#### ACTION ITEM
Go from the first line below to the one with "Оставьте ваши контактные данные, и мы" and print each line exactly.

......

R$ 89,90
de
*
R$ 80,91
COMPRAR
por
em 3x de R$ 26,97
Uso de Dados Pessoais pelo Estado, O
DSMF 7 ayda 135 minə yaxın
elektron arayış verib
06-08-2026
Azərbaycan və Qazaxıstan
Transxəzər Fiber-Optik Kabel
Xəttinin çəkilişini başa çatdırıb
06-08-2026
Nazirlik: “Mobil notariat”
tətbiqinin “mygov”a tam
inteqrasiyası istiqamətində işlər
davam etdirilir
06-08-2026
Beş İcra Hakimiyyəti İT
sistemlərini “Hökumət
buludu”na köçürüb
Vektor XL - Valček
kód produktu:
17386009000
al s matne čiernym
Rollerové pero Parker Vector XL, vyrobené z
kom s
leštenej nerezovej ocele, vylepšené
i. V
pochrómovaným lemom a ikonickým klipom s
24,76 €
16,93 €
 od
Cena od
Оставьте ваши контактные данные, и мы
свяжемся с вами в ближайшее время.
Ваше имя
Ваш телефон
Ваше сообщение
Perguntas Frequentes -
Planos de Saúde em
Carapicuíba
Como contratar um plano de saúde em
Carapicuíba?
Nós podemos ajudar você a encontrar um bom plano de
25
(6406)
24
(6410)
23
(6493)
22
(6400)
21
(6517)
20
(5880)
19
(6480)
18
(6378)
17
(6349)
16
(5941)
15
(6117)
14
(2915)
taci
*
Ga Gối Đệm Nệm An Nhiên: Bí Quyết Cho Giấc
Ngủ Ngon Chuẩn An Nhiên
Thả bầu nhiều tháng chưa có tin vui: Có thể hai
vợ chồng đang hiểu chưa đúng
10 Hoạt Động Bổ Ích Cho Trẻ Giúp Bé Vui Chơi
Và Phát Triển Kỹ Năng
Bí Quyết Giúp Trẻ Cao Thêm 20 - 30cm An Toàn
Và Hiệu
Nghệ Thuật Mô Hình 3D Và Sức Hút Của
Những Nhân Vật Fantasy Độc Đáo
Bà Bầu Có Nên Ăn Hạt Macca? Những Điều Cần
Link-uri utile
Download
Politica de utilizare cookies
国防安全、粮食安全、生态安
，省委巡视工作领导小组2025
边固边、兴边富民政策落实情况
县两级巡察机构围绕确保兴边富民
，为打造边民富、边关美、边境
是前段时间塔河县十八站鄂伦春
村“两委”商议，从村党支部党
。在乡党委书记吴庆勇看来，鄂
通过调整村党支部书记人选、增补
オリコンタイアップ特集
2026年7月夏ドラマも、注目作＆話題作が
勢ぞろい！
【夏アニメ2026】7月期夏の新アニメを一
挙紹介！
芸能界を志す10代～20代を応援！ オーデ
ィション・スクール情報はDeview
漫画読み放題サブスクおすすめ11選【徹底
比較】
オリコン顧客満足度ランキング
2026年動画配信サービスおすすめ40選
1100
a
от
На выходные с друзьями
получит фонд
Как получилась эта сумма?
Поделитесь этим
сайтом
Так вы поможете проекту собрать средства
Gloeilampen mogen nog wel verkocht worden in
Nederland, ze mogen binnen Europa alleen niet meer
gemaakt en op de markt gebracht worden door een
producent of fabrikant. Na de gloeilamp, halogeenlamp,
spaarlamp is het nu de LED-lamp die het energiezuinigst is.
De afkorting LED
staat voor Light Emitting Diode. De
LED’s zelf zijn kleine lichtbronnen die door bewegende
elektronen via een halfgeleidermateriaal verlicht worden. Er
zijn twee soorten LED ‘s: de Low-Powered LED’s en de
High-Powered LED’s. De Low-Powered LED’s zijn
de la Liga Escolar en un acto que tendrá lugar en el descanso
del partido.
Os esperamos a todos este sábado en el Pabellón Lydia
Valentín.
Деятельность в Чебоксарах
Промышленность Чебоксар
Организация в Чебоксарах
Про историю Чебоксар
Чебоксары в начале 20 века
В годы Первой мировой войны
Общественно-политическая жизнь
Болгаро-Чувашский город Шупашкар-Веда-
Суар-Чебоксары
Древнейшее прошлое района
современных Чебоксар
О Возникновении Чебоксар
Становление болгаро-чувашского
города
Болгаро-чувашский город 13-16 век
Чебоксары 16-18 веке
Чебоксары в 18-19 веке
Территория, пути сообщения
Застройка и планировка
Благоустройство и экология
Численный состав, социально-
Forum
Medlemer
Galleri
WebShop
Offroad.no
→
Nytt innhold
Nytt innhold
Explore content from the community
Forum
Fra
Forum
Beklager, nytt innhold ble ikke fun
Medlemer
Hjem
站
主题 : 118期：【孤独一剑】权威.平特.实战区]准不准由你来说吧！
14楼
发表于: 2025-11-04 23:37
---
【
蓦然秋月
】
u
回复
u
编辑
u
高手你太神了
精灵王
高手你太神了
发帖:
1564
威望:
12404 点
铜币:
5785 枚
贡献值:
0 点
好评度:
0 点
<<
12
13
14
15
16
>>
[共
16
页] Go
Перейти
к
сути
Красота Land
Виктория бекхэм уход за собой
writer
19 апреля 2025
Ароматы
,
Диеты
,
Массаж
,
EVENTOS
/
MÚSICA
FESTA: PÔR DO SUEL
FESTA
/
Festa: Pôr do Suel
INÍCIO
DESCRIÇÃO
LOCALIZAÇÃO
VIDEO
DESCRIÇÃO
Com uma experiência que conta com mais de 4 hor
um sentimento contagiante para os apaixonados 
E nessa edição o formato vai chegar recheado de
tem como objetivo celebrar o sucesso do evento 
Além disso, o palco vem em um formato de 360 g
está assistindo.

......

#### RESPONSE
R$ 89,90
de
*
R$ 80,91
COMPRAR
por
em 3x de R$ 26,97
Uso de Dados Pessoais pelo Estado, O
DSMF 7 ayda 135 minə yaxın
elektron arayış verib
06-08-2026
Azərbaycan və Qazaxıstan
Transxəzər Fiber-Optik Kabel
Xəttinin çəkilişini başa çatdırıb
06-08-2026
Nazirlik: “Mobil notariat”
tətbiqinin “mygov”a tam
inteqrasiyası istiqamətində işlər
davam etdirilir
06-08-2026
Beş İcra Hakimiyyəti İT
sistemlərini “Hökumət
buludu”na köçürüb
Vektor XL - Valček
kód produktu:
17386009000
al s matne čiernym
Rollerové pero Parker Vector XL, vyrobené z
kom s
leštenej nerezovej ocele, vylepšené
i. V
pochrómovaným lemom a ikonickým klipom s
24,76 €
16,93 €
 od
Cena od
Оставьте ваши контактные данные, и мы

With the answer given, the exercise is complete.